Steve is a manager at an industrial beverage plant that produces bottled soft drinks. Accessing, analyzing, and sharing data about the daily performance is an integral part of his job and one that can often be tedious and time-consuming.
Resources like energy, chemicals, and water all play a role in the quality of the end product the plant produces as well as the profit margins Steve and his team can achieve. Manual and legacy data management processes can eat up a serious portion of an operator’s day.
The following illustrates the challenges that workers like Steve experience throughout the day in an attempt to manage and make sense of their data.
Monday: 9 a.m.
Steve gets to his desk and opens an email from his colleague about the performance of a new piece of equipment the plant installed last week. He doesn’t quite remember what the data in the spreadsheet is measuring, but it doesn’t look good. He searches back through last week’s emails to jog his memory.
He clicks download on the Excel spreadsheet attachment in his colleague’s email, only to get a pop-up window that says he needs to update his Microsoft Office Suite in order to open the document. He asks himself, “Where is that activation code, again?”
He opens the spreadsheet and has to correct some of the data formulas that didn’t import the right way, he starts reading through the 13 tabs in the document. The numbers don’t look right for some reason. He swears it was performing perfectly when he read the initial read-outs from his technician last Friday. Steve rifles through the thick portfolio on his desk for the printout the technician gave him last week. He can’t find it. “I’ll have to give that tech a call,” he says.

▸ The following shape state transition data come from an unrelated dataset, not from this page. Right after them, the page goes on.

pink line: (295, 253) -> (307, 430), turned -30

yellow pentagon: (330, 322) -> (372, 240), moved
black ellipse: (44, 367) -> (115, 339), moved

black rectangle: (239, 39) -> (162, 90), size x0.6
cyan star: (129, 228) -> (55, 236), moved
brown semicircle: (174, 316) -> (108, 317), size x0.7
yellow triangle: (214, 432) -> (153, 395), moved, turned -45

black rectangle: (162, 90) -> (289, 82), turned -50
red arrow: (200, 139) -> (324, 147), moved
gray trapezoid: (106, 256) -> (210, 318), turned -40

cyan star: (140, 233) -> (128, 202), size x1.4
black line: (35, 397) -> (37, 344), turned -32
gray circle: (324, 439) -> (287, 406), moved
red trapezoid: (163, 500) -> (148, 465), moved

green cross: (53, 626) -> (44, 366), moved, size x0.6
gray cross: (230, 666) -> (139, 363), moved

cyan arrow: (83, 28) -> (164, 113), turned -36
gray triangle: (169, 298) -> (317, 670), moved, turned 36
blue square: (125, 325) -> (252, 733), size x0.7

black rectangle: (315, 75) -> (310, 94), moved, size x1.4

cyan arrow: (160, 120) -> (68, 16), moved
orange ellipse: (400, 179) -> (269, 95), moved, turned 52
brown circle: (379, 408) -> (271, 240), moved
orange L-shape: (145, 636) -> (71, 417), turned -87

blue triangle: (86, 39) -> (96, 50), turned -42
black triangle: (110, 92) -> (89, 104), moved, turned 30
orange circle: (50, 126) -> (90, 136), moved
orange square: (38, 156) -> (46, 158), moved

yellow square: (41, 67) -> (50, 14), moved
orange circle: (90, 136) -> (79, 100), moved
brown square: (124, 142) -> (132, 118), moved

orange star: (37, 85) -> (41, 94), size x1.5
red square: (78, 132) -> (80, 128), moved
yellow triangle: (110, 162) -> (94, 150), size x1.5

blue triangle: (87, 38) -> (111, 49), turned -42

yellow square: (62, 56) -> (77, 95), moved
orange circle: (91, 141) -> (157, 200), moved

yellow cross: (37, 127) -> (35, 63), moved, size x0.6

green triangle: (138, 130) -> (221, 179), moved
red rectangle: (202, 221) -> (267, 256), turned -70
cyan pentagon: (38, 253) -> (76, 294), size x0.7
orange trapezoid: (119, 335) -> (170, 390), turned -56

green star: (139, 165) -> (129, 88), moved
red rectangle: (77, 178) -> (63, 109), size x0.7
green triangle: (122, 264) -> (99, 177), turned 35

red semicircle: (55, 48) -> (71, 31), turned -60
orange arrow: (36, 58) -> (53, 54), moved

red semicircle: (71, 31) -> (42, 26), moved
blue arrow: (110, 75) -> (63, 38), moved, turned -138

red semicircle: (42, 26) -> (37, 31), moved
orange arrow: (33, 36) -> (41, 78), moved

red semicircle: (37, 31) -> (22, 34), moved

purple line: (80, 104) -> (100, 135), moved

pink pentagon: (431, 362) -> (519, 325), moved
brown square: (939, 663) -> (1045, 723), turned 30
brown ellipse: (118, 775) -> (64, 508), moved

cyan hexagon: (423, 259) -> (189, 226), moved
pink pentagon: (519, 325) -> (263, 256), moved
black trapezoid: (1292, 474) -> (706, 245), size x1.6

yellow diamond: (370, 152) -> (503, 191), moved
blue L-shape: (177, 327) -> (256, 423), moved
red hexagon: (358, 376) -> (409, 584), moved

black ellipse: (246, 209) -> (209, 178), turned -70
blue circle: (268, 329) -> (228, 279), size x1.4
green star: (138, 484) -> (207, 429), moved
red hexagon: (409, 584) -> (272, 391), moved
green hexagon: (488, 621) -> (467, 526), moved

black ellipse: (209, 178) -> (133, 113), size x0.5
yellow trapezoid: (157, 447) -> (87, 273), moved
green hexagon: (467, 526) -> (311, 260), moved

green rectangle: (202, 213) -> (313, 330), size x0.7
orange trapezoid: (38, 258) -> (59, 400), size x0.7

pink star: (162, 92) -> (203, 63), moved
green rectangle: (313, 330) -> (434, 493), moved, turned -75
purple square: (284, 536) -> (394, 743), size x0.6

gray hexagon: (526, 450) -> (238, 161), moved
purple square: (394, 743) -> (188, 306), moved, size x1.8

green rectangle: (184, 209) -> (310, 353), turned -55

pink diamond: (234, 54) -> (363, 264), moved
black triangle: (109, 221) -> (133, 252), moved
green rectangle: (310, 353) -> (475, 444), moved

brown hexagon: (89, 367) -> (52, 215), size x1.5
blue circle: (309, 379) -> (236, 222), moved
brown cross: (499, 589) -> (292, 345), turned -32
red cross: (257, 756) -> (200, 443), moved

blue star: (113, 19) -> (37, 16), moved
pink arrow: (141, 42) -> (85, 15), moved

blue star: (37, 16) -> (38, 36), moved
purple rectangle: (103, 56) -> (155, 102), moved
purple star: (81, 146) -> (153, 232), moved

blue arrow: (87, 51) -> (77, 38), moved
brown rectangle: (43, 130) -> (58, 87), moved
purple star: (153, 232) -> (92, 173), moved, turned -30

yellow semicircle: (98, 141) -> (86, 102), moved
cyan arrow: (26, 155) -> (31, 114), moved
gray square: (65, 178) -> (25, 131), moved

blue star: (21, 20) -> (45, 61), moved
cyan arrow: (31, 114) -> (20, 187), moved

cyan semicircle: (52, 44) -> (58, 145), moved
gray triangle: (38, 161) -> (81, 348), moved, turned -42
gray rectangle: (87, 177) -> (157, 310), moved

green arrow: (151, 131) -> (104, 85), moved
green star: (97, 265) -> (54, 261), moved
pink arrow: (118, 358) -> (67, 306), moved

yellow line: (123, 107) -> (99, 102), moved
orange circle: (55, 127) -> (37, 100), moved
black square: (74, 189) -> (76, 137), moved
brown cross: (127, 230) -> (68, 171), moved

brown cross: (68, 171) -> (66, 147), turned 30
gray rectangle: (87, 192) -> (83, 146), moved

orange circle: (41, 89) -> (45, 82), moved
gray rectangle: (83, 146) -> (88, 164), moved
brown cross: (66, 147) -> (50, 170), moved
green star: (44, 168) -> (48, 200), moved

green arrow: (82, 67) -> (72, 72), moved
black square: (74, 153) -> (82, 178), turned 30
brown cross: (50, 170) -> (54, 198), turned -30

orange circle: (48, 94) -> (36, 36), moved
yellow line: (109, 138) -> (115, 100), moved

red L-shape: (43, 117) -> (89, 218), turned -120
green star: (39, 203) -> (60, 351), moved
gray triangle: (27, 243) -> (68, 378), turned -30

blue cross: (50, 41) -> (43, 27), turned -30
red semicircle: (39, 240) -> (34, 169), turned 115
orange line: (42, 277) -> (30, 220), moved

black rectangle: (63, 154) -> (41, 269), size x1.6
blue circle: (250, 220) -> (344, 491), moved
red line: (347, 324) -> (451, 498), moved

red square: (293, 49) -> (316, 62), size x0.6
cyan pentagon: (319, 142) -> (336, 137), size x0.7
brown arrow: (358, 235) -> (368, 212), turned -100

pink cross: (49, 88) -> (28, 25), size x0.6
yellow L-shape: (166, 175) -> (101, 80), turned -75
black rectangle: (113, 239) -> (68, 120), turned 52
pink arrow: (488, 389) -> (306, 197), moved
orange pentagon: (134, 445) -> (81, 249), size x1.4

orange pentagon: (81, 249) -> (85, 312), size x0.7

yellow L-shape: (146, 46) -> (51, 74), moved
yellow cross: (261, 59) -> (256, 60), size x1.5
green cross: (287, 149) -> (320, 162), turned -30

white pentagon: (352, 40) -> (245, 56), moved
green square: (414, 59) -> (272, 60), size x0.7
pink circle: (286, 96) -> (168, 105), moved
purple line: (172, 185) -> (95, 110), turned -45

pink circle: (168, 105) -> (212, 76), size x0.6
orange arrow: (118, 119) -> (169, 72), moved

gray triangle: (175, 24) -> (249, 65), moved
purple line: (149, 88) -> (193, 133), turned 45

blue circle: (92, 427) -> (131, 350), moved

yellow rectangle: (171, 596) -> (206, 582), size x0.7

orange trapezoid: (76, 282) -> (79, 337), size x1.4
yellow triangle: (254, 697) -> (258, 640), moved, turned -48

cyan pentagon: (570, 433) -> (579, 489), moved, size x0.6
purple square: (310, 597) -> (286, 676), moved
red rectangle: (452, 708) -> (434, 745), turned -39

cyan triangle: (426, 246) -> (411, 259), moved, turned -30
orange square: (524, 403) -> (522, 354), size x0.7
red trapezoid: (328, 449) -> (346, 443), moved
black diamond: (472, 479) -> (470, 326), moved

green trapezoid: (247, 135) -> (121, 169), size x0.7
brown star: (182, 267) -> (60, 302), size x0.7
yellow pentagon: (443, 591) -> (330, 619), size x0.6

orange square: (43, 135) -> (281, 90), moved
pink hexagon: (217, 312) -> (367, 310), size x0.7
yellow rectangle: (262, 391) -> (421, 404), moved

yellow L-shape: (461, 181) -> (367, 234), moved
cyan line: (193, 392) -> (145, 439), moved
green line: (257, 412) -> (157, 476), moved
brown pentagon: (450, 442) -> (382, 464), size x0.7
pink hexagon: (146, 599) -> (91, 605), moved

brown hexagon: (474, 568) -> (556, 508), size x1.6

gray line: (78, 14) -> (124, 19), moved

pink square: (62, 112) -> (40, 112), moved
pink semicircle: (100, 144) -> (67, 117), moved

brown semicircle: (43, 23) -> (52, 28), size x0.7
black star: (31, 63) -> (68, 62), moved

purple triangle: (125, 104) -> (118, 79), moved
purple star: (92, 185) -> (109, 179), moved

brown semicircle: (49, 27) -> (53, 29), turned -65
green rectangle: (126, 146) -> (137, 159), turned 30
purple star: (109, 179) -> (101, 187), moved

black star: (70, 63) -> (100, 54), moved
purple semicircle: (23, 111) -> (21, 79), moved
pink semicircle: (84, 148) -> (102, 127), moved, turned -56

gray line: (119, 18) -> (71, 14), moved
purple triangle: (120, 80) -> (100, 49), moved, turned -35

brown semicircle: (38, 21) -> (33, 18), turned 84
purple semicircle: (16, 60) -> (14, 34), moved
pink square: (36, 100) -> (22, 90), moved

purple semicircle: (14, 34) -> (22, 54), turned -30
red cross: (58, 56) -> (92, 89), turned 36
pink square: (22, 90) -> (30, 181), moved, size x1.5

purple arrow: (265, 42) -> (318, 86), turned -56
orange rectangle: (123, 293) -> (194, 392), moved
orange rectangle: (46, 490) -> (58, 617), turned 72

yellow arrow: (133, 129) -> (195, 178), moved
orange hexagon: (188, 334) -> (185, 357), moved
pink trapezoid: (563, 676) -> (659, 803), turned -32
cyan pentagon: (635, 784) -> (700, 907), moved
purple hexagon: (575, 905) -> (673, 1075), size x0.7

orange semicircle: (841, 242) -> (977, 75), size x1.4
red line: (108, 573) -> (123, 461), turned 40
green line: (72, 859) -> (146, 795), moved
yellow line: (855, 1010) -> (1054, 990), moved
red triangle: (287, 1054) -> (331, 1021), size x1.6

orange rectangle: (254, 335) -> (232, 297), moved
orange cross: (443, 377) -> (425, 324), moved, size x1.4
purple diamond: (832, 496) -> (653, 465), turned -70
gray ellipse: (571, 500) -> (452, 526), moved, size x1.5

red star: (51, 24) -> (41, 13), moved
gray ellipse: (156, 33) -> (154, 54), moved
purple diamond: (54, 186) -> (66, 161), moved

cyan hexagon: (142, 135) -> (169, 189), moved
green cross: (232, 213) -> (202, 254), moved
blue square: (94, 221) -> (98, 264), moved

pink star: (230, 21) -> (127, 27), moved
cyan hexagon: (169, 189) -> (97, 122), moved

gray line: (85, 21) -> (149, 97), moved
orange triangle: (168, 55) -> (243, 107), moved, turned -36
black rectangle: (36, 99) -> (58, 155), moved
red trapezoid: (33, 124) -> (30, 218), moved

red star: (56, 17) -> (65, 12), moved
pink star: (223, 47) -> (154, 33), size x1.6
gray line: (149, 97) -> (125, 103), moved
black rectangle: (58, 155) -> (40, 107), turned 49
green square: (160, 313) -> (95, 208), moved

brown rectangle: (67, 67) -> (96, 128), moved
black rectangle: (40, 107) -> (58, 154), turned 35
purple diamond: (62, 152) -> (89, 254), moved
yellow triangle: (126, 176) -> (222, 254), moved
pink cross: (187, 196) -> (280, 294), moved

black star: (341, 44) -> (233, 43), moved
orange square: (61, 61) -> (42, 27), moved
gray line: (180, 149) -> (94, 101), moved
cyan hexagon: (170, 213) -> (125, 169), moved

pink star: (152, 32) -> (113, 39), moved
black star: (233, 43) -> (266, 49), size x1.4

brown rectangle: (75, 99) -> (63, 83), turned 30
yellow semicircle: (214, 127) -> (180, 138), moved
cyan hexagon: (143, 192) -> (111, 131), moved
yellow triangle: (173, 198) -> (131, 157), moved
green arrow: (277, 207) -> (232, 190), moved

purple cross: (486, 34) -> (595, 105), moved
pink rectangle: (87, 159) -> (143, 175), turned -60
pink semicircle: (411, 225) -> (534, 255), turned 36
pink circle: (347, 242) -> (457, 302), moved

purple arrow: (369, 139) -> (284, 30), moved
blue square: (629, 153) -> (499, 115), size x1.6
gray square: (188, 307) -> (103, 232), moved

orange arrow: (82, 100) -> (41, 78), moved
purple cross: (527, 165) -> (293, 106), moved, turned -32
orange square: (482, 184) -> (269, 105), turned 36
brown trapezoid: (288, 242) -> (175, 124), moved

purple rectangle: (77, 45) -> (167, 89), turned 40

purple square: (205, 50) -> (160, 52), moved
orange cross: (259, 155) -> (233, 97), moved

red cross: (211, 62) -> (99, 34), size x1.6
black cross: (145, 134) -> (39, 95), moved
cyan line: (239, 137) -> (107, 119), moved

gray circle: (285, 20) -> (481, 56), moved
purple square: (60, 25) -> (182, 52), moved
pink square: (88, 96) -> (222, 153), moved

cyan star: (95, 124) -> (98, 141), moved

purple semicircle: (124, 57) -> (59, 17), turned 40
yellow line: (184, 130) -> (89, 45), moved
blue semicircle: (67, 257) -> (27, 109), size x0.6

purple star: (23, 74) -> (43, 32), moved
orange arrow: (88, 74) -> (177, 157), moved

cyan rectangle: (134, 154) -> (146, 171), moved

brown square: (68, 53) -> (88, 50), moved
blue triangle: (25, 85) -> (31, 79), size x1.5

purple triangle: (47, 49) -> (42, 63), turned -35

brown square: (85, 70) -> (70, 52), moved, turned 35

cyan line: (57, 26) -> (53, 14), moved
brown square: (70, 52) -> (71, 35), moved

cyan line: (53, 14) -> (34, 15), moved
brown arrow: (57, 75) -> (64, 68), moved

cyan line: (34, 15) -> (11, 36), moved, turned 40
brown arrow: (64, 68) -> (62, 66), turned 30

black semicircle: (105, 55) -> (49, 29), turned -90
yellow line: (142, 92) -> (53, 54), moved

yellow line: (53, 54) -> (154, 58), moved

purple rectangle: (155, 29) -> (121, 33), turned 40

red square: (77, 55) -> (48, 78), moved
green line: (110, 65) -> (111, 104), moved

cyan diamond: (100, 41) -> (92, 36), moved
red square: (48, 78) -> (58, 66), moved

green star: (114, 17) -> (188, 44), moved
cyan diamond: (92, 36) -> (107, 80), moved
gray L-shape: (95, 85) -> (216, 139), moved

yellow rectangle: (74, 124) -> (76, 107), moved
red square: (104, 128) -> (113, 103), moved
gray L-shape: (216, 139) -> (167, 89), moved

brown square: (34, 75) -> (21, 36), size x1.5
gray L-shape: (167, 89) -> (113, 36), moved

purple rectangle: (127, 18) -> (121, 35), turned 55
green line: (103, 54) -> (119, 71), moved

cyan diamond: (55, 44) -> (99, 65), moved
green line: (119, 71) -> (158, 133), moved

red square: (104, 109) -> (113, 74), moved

Steve then gets a voicemail message saying that particular technician is out sick today. The report will have to wait.
After back-to-back meetings, Steve gets called down to the factory floor to inspect a piece of equipment that has automatically shut off due to a malfunction. Production is at a standstill as he and his team try to figure out what went wrong with the machine.
After sifting through dozens of printouts and warning screens on the equipment itself, he and the team discover the machine was overheating. Things get frantic as the plant sits idle, so Steve makes an executive decision to adjust the cooling system on the equipment to a temperature his gut tells him will work (he has over 25 years of experience, so his intuition is spot on, right?)
Steve gets back to his desk and opens the spreadsheet from the morning. He realizes the report from the email was showing the coolant malfunction in the machine he just had to deal with on the factory floor. He has access to all this data, but it’s spread out across so many different sources that he can’t make the appropriate decisions that will lead to meaningful actions. He combs through the spreadsheet to see if the gut-based temperature adjustment he made earlier was the right one.
He’s way off…
Like thousands of other industrial operators, Steve can’t make real-time adjustments to his plant’s processes when his data is locked in legacy and manual systems. He would benefit from a centralized platform that can offer him real-time updates on his plant’s processes and assets, as well as automated recommendations and solutions on how to fix problems when they arise.
After that nightmare of a day, Steve has to spend the next morning looking for ways to deal with equipment downtime and the issues that spreadsheets and other legacy methods have been causing him.
Increasing their industrial intelligence By installing advanced automated sensors powered by an AI system, Steve and his team can monitor critical assets and conditions around the clock in a clear and simple readout that is always up to date. And when emergencies arise, the right AI system can automatically make adjustments and recommendations before a time-wasting issue halts production.
Does any of Steve’s day sound familiar to you or your team? Unplanned downtime can cost manufacturers an estimated $50 billion annually. It may be time to reevaluate your relationship with your data.